START PROVIDED RECORDS
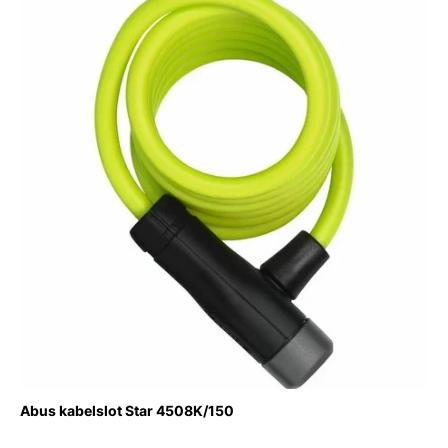
Abus kabelslot Star 4508K/150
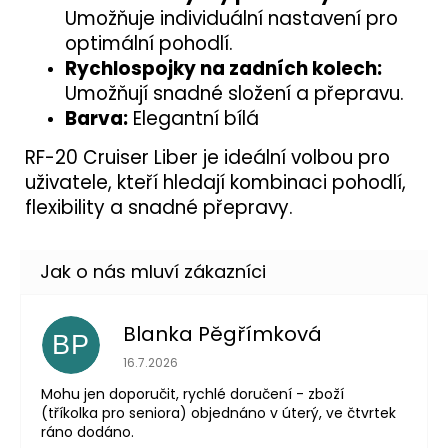
Umožňuje individuální nastavení pro
optimální pohodlí.
Rychlospojky na zadních kolech:
Umožňují snadné složení a přepravu.
Barva:
Elegantní bílá
RF-20 Cruiser Liber je ideální volbou pro
uživatele, kteří hledají kombinaci pohodlí,
flexibility a snadné přepravy.
Blanka Pěgřímková
BP
Hodnocení obchodu je 5 z 5 hvězdiček.
16.7.2026
Mohu jen doporučit, rychlé doručení - zboží
(tříkolka pro seniora) objednáno v úterý, ve čtvrtek
ráno dodáno.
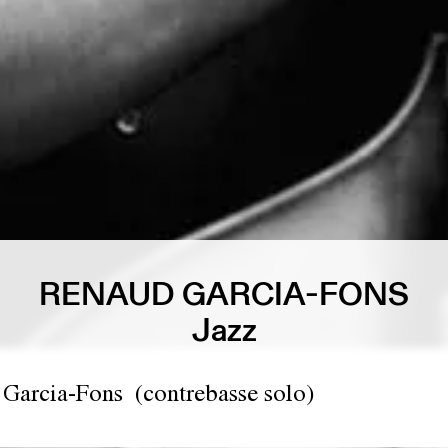
RENAUD GARCIA-FONS
Jazz
Garcia-Fons (contrebasse solo)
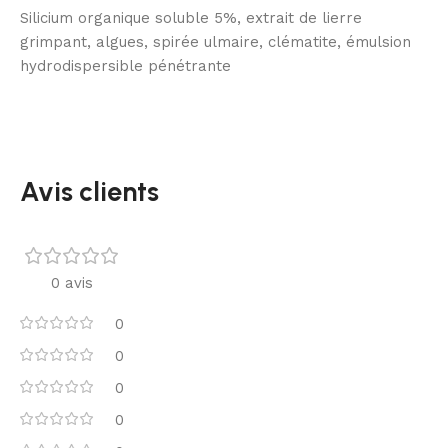
Silicium organique soluble 5%, extrait de lierre
grimpant, algues, spirée ulmaire, clématite, émulsion
hydrodispersible pénétrante
Avis clients
0 avis
0
0
0
0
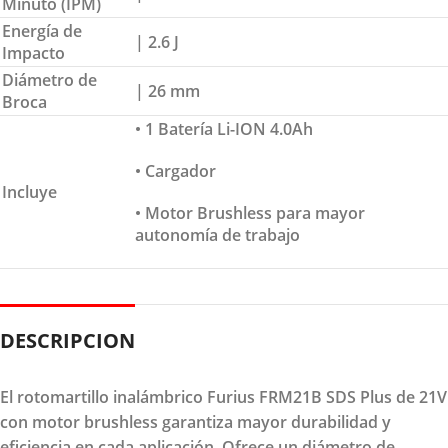
Minuto (IPM)
Energía de
| 2.6 J
Impacto
Diámetro de
| 26 mm
Broca
• 1 Batería Li-ION 4.0Ah
• Cargador
Incluye
• Motor Brushless para mayor
autonomía de trabajo
DESCRIPCION
El
rotomartillo inalámbrico Furius FRM21B SDS Plus de 21V
con motor brushless garantiza mayor durabilidad y
eficiencia en cada aplicación. Ofrece un diámetro de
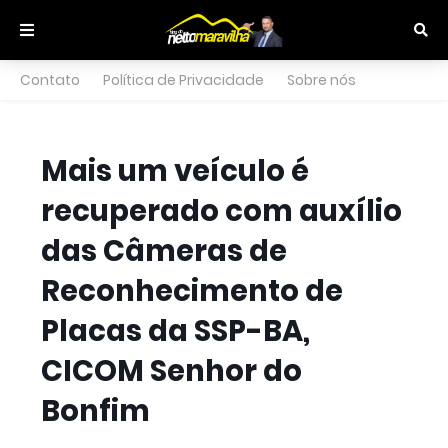
Contato
Política de Privacidade
Sobre nós
Mais um veículo é
recuperado com auxílio
das Câmeras de
Reconhecimento de
Placas da SSP-BA,
CICOM Senhor do
Bonfim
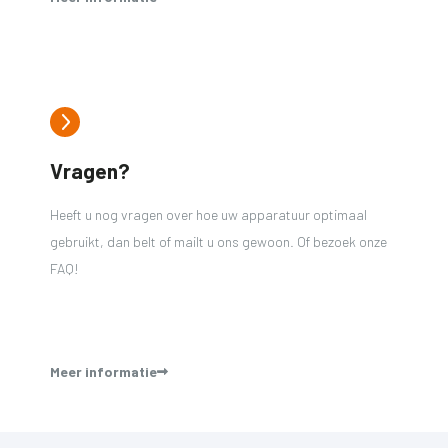
Vragen?
Heeft u nog vragen over hoe uw apparatuur optimaal
gebruikt, dan belt of mailt u ons gewoon. Of bezoek onze
FAQ!
Meer informatie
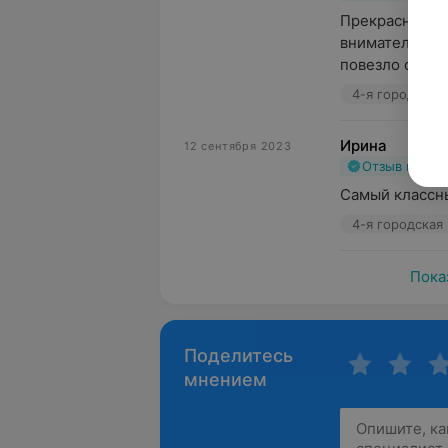
Прекрасный док
внимательно в
повезло с педи
4-я городская
Ирина
12 сентября 2023
Отзыв подт
Самый классны
4-я городская
Пока
Поделитесь
мнением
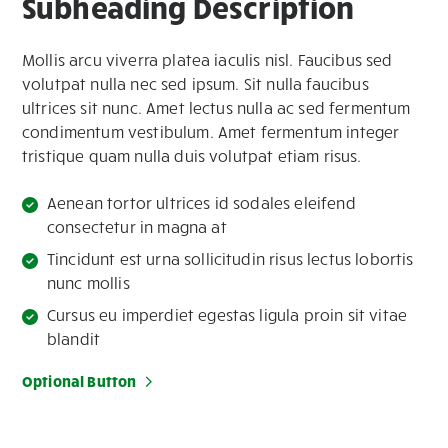
Subheading Description
Mollis arcu viverra platea iaculis nisl. Faucibus sed
volutpat nulla nec sed ipsum. Sit nulla faucibus
ultrices sit nunc. Amet lectus nulla ac sed fermentum
condimentum vestibulum. Amet fermentum integer
tristique quam nulla duis volutpat etiam risus.
Aenean tortor ultrices id sodales eleifend
consectetur in magna at
Tincidunt est urna sollicitudin risus lectus lobortis
nunc mollis
Cursus eu imperdiet egestas ligula proin sit vitae
blandit
Optional Button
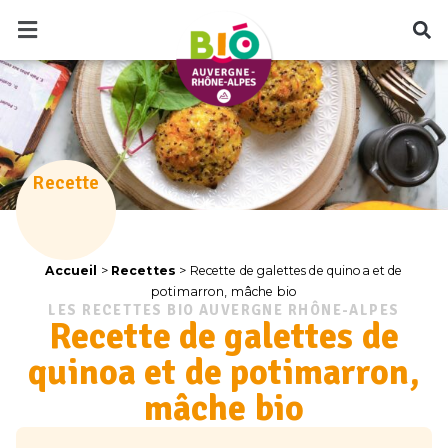
Recette
Accueil
>
Recettes
>
Recette de galettes de quinoa et de
potimarron, mâche bio
LES RECETTES BIO AUVERGNE RHÔNE-ALPES
Recette de galettes de
quinoa et de potimarron,
mâche bio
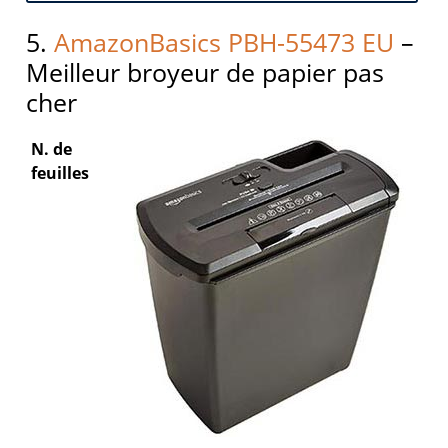
5.
AmazonBasics PBH-55473 EU
–
Meilleur broyeur de papier pas
cher
N. de
feuilles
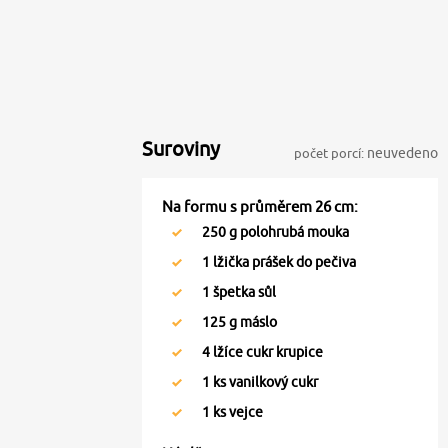
Suroviny
počet porcí:
neuvedeno
Na formu s průměrem 26 cm:
250
g polohrubá mouka
1
lžička prášek do pečiva
1
špetka sůl
125
g máslo
4
lžíce cukr krupice
1
ks vanilkový cukr
1
ks vejce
END PROVIDED RECORDS
### INSTRUCTIONS FOR THE TASK
Repeat the records above exactly, from the first line through the line that contains "rotomartillo inalámbrico Furius", and leave out the pictures.

### SOLUTION TO THIS TASK
Abus kabelslot Star 4508K/150
Umožňuje individuální nastavení pro
optimální pohodlí.
Rychlospojky na zadních kolech:
Umožňují snadné složení a přepravu.
Barva:
Elegantní bílá
RF-20 Cruiser Liber je ideální volbou pro
uživatele, kteří hledají kombinaci pohodlí,
flexibility a snadné přepravy.
Blanka Pěgřímková
BP
Hodnocení obchodu je 5 z 5 hvězdiček.
16.7.2026
Mohu jen doporučit, rychlé doručení - zboží
(tříkolka pro seniora) objednáno v úterý, ve čtvrtek
ráno dodáno.
RENAUD GARCIA-FONS
Jazz
Garcia-Fons (contrebasse solo)
Silicium organique soluble 5%, extrait de lierre
grimpant, algues, spirée ulmaire, clématite, émulsion
hydrodispersible pénétrante
Avis clients
0 avis
0
0
0
0
Minuto (IPM)
Energía de
| 2.6 J
Impacto
Diámetro de
| 26 mm
Broca
• 1 Batería Li-ION 4.0Ah
• Cargador
Incluye
• Motor Brushless para mayor
autonomía de trabajo
DESCRIPCION
El
rotomartillo inalámbrico Furius FRM21B SDS Plus de 21V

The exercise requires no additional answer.